AspectJ - Pointcut and Advices for methods with more than one arguments

I am still doing my Masters in computer science and have worked on many new technologies like javaFX, Jasper Reports etc. But, I have not had time to update my blog on any of these. I was working on AspectJ for another project for my course, only to realize that Google is not able to find a blog that provides me the syntax to use Poitcut with parameters when there are more than one arguments to a method for which the join point is being defined. After lot of frustration, I found the solution in trial and error method. The AspectJ documentation only provides the trivial examples with functions having one arguments, for example - a setter. I went through a AOP textbook and even that failed to provide me this solution. Hopefully, this piece of information will come in Google search if anyone is searching solution of exact or similar problem. Since, its my school project I cant put the real code and project on the blog. I will consider a dummy situation here. Lets say that there exists a Class named Transaction, and there exist a method doInsert as shown below.

public class Transaction{
public Boolean doInsert(Integer accountNumber, Double amount){
//.
//.
//.
return boolVal;
}
}


To define a point cut for the same, the below aspect can be used.
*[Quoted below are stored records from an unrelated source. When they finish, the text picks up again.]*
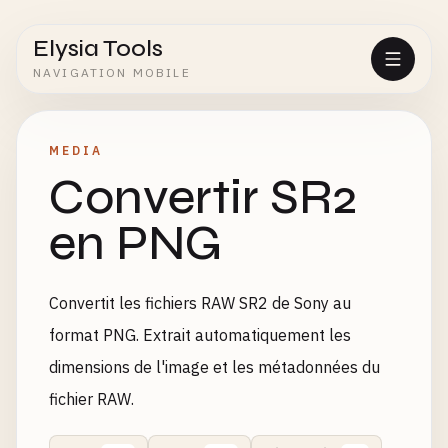
Elysia Tools
NAVIGATION MOBILE
MEDIA
Convertir SR2
en PNG
Convertit les fichiers RAW SR2 de Sony au
format PNG. Extrait automatiquement les
dimensions de l'image et les métadonnées du
fichier RAW.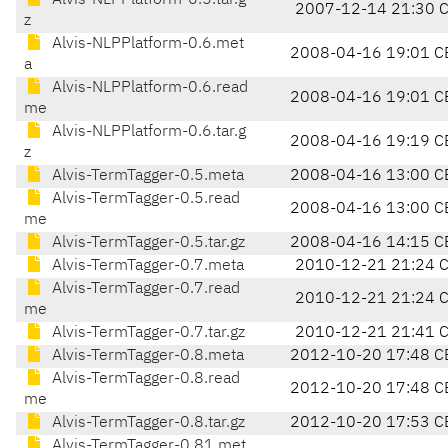
Alvis-NLPPlatform-0.5.tar.g
2007-12-14 21:30 
z
Alvis-NLPPlatform-0.6.met
2008-04-16 19:01 C
a
Alvis-NLPPlatform-0.6.read
2008-04-16 19:01 C
me
Alvis-NLPPlatform-0.6.tar.g
2008-04-16 19:19 C
z
Alvis-TermTagger-0.5.meta
2008-04-16 13:00 C
Alvis-TermTagger-0.5.read
2008-04-16 13:00 C
me
Alvis-TermTagger-0.5.tar.gz
2008-04-16 14:15 C
Alvis-TermTagger-0.7.meta
2010-12-21 21:24 
Alvis-TermTagger-0.7.read
2010-12-21 21:24 
me
Alvis-TermTagger-0.7.tar.gz
2010-12-21 21:41 
Alvis-TermTagger-0.8.meta
2012-10-20 17:48 C
Alvis-TermTagger-0.8.read
2012-10-20 17:48 C
me
Alvis-TermTagger-0.8.tar.gz
2012-10-20 17:53 C
Alvis-TermTagger-0.81.met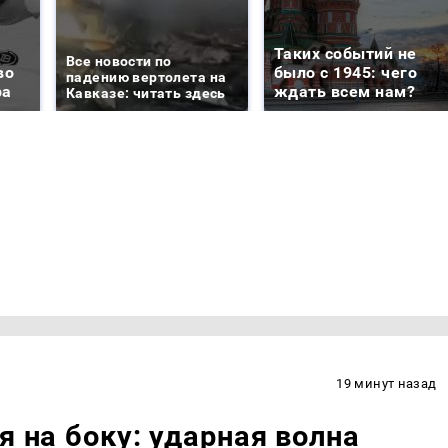
Таких событий не
Все новости по
во
было с 1945: чего
падению вертолета на
ра
ждать всем нам?
Кавказе: читать здесь
19 минут назад
я на боку: ударная волна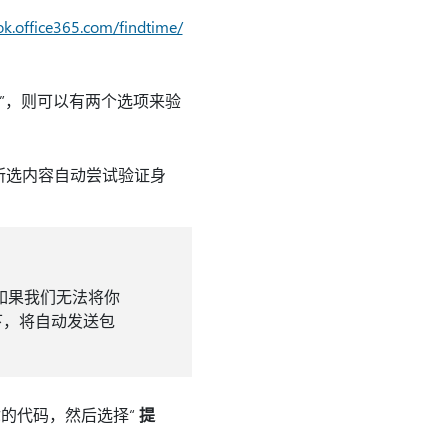
ok.office365.com/findtime/
”，则可以有两个选项来验
使用所选内容自动尝试验证身
，如果我们无法将你
下，将自动发送包
你的代码，然后选择“
提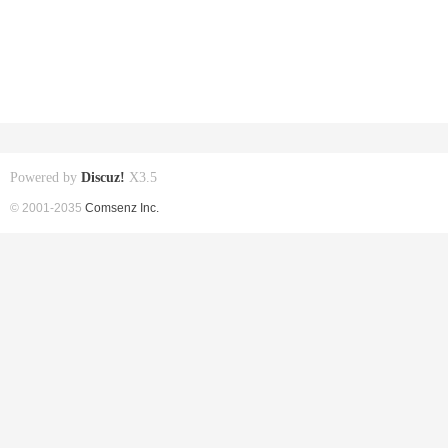
Powered by
Discuz!
X3.5
© 2001-2035
Comsenz Inc.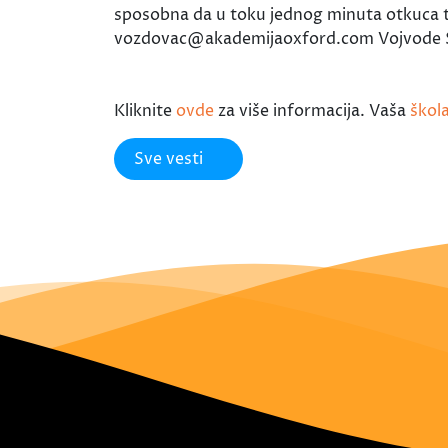
sposobna da u toku jednog minuta otkuca ta
vozdovac@akademijaoxford.com Vojvode S
Kliknite
ovde
za više informacija. Vaša
škol
Sve vesti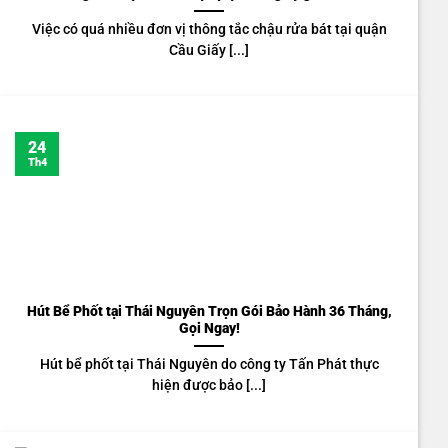
Việc có quá nhiều đơn vị thông tắc chậu rửa bát tại quận
Cầu Giấy [...]
24
Th4
Hút Bể Phốt tại Thái Nguyên Trọn Gói Bảo Hành 36 Tháng,
Gọi Ngay!
Hút bể phốt tại Thái Nguyên do công ty Tấn Phát thực
hiện được bảo [...]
public aspect TransactionAspect {
pointcut t1(Transaction t, Integer accountNumber) :
target(t) && args(accountNumber,..) &&
execution(* *(Integer,..));


before(Transaction t, Integer accountNumber) : t1(t, accountNumber){
if(!isDoAbleForAccount(t,accountNumber)){
throw new RuntimeException("Error : Detected error before transacting");
}
}
private boolean isDoAbleForAccount(Transaction t,Integer accountNumber){
//
//
}
}


The above aspect defines a pointcut named t1 with 2 parameters. The first parameter is the Transaction object itself which is the target object in execution, the second parameter is an Integer account number that is passed as an argument to the doInsert method. Note the syntax of the "args" in the pointcut. It has one to one mapping to the execution pattern "* *(Integer,..)" which defines any method, with any return value, but 1st argument as Integer and any number of remaining argument. The before advice uses this pointcut, and the remaing code is just not that important.

There is a one to one mapping for arguments between the "args" and the pattern used to select method's from a target object.